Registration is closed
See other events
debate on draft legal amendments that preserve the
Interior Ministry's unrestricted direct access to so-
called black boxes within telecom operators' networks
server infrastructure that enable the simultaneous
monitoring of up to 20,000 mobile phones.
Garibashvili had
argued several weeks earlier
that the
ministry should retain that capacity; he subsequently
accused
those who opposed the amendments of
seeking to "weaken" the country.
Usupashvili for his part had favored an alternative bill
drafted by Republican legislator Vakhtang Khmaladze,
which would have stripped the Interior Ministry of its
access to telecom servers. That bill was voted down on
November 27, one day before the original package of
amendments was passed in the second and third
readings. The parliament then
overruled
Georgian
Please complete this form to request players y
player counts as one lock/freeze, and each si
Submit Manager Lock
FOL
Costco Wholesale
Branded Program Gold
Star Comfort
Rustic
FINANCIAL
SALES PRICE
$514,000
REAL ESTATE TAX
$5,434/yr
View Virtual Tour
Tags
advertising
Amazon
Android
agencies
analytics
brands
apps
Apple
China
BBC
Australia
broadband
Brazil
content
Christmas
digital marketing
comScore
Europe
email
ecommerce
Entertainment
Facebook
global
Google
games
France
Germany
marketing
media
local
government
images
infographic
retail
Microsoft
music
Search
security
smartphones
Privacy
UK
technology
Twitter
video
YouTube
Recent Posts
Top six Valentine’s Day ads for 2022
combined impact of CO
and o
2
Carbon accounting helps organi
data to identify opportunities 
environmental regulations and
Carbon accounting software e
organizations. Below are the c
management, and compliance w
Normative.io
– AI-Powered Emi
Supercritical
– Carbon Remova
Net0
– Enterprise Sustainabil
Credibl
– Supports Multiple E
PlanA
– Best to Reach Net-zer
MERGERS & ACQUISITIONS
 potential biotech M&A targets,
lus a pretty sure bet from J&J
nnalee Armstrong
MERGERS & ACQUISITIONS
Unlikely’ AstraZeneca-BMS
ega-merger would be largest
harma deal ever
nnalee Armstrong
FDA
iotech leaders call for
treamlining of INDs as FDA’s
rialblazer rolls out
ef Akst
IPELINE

WORK ITEM
Write out exactly, please, the lines beginning at the start of the material and ending with the line that holds "rialblazer rolls out", both included.

FINISHED TASK
Registration is closed
See other events
debate on draft legal amendments that preserve the
Interior Ministry's unrestricted direct access to so-
called black boxes within telecom operators' networks
server infrastructure that enable the simultaneous
monitoring of up to 20,000 mobile phones.
Garibashvili had
argued several weeks earlier
that the
ministry should retain that capacity; he subsequently
accused
those who opposed the amendments of
seeking to "weaken" the country.
Usupashvili for his part had favored an alternative bill
drafted by Republican legislator Vakhtang Khmaladze,
which would have stripped the Interior Ministry of its
access to telecom servers. That bill was voted down on
November 27, one day before the original package of
amendments was passed in the second and third
readings. The parliament then
overruled
Georgian
Please complete this form to request players y
player counts as one lock/freeze, and each si
Submit Manager Lock
FOL
Costco Wholesale
Branded Program Gold
Star Comfort
Rustic
FINANCIAL
SALES PRICE
$514,000
REAL ESTATE TAX
$5,434/yr
View Virtual Tour
Tags
advertising
Amazon
Android
agencies
analytics
brands
apps
Apple
China
BBC
Australia
broadband
Brazil
content
Christmas
digital marketing
comScore
Europe
email
ecommerce
Entertainment
Facebook
global
Google
games
France
Germany
marketing
media
local
government
images
infographic
retail
Microsoft
music
Search
security
smartphones
Privacy
UK
technology
Twitter
video
YouTube
Recent Posts
Top six Valentine’s Day ads for 2022
combined impact of CO
and o
2
Carbon accounting helps organi
data to identify opportunities 
environmental regulations and
Carbon accounting software e
organizations. Below are the c
management, and compliance w
Normative.io
– AI-Powered Emi
Supercritical
– Carbon Remova
Net0
– Enterprise Sustainabil
Credibl
– Supports Multiple E
PlanA
– Best to Reach Net-zer
MERGERS & ACQUISITIONS
 potential biotech M&A targets,
lus a pretty sure bet from J&J
nnalee Armstrong
MERGERS & ACQUISITIONS
Unlikely’ AstraZeneca-BMS
ega-merger would be largest
harma deal ever
nnalee Armstrong
FDA
iotech leaders call for
treamlining of INDs as FDA’s
rialblazer rolls out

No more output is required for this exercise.